Prólogo

Ugo:

Después de la confesión de Massiel, algo se rompió entre nosotros, pero no de la forma que la gente cree. No fue un quiebre, fue más bien un clic, un jalón.

Dejó de ser mi esposa perfecta para ser mía de otra forma: más cruda, más abierta, más sucia cuando se tiene que ser — pero siempre conmigo ahí.

Seguimos siendo los mismos de siempre. Ella se levanta antes que yo, se baña rápido, desayuna de pie y se va a trabajar. Yo recojo la ropa sucia, paso el trapeador, reviso la cena, cuido a la niñas.

Pero hay días, los buenos días, donde nos cruzamos una mirada y ya sabemos: esa confesión abrió la puerta. Lo hablamos bien. Ella prometió no volver a ver a Víctor.

Yo le prometí no cerrarle la puerta a nada que quisiera intentar — siempre que sea conmigo mirando, oliendo, sintiendo.

Narrador

No se hicieron promesas de fidelidad de cuento. Se hicieron promesas de ser honestos, de ensuciarse juntos cuando el momento lo permite.

Así empezó todo: reuniones pequeñas, parejas igual de comunes, sin pretensiones. Gente de barrio, de trabajos sencillos, que por la noche se quitan la vergüenza un rato y la comparten.

Massiel descubrió que no solo le gustaba el morbo de un hombre mayor mirándola. Descubrió que una mujer, con lengua suave, podía hacerle cosas que ningún maestro cincuentón le hizo.

Ugo aprendió a mirar sin tragarse los celos. Aprendió a sostenerla firme, a recordarle que siempre vuelve a ser suya.

Ahora, cuando Massiel se arregla para esas salidas, él se sienta en la cama y la ve peinarse: bata abierta, brasier flojo, tanga discreta. Justo lo suficiente para saber que, cuando vuelvan, lo que se quedó a medias afuera se termina dentro.

Massiel:

“Me acuerdo la primera vez que fuimos a uno de esos lugares… Iba temblando. Pensaba que todos iban a verme como la esposa puta que engaña a su marido o él como el tonto cornudo. Pero no fue así. Ahí nadie pregunta. Nadie juzga. Todos miran, algunos se atreven a tocar. Yo, mientras, me quedo callada, sentada cruzada de piernas, no bailo, no exhibo un show (-no soy ese tipo de chica-). Me puse una blusita negra, sin brasier, una falda que a ratos se subía.
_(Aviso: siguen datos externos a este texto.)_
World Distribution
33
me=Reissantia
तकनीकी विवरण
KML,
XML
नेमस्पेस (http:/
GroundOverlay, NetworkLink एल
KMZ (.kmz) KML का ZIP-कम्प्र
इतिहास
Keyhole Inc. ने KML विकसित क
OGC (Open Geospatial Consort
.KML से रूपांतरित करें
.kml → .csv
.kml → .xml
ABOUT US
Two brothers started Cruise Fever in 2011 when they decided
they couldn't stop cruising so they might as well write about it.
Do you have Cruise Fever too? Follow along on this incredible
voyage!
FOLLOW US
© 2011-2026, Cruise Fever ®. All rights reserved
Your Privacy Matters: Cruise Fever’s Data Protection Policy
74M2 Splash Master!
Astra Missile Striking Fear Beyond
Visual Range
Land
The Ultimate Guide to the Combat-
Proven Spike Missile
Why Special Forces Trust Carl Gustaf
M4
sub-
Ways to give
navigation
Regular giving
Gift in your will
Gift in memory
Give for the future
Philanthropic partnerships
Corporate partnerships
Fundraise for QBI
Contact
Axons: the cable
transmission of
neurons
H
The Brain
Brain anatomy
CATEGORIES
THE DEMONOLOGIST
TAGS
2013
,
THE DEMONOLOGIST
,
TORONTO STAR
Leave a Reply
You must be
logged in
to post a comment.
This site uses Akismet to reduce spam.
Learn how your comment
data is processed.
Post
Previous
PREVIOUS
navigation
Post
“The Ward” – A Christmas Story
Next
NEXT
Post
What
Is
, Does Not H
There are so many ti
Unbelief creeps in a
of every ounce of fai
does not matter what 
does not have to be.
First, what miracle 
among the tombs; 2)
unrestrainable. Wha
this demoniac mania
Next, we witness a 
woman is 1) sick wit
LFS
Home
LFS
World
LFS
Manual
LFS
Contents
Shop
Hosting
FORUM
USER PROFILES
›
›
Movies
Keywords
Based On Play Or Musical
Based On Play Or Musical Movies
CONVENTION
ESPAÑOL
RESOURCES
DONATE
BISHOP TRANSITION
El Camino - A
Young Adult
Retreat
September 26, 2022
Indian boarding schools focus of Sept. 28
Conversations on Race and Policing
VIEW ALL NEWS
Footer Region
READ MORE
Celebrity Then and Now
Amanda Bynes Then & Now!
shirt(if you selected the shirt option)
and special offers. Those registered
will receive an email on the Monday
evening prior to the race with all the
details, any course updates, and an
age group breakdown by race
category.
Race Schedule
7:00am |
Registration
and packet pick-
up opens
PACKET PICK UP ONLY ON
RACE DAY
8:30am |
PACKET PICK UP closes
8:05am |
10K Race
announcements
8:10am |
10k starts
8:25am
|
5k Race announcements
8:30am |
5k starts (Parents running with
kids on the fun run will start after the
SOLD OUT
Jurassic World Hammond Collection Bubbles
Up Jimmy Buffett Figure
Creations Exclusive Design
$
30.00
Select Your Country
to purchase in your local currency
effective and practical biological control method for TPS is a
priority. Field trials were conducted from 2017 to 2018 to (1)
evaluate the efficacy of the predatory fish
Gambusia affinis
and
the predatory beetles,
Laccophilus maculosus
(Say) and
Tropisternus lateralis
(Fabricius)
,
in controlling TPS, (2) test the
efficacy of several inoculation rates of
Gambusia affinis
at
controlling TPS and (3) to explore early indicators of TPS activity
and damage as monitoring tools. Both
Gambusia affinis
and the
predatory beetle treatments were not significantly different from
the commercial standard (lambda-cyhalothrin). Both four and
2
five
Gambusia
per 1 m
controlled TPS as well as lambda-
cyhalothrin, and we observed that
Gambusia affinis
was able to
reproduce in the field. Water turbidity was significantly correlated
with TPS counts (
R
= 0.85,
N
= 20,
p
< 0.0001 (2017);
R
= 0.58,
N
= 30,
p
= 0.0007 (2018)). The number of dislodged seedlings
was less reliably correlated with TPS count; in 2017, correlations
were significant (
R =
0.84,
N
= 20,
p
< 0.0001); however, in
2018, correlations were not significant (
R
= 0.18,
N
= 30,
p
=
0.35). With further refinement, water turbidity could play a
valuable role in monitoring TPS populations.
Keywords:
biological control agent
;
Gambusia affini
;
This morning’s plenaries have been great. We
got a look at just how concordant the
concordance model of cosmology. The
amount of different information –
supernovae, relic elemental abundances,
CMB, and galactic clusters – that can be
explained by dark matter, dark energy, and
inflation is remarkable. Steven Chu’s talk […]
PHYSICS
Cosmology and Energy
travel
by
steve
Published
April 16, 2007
Ugo me miraba fijo y otros me miraban las piernas. Sabía que ese era el trato: dejarme ver… y dejarlo ver a él.”

Ugo:

No soy un santo. Nunca quise serlo. Me gusta verla jugar, pero solo conmigo ahí. Me gusta verla ponerse roja cuando alguien le roza la cintura sin querer.

Ese primer encuentro fue con una pareja normal, como nosotros. Dos personas igual de comunes. Charlamos tonterías: trabajo, hijos, deudas. Bebimos unas cervezas y reímos.

Hasta que ella —la otra esposa— puso su mano en la pierna de Massiel. Vi cómo Massiel tragó saliva, me miró, abrió apenas la pierna. Esa fue la señal: estaba bien, seguíamos firmes.

Narrador

Desde entonces, nada volvió a ser igual. A veces solo miran. A veces hay manos que rozan. A veces una lengua. A veces todo, pero sin forzar nada. Después vuelven a casa, y Ugo la toma como si reclamara su lugar.

Massiel aprendió rápido: una fantasía bien contada, aunque sea en susurros, vale más que un engaño. Ugo lo sabe. Así que ahora, cuando ella vuelve de su escuela, a veces se sienta en sus piernas y, roja, le susurra cositas que hizo o que quiere hacer… si él quiere.

Y él siempre quiere. Porque el control, aunque lo comparte, siempre vuelve a él.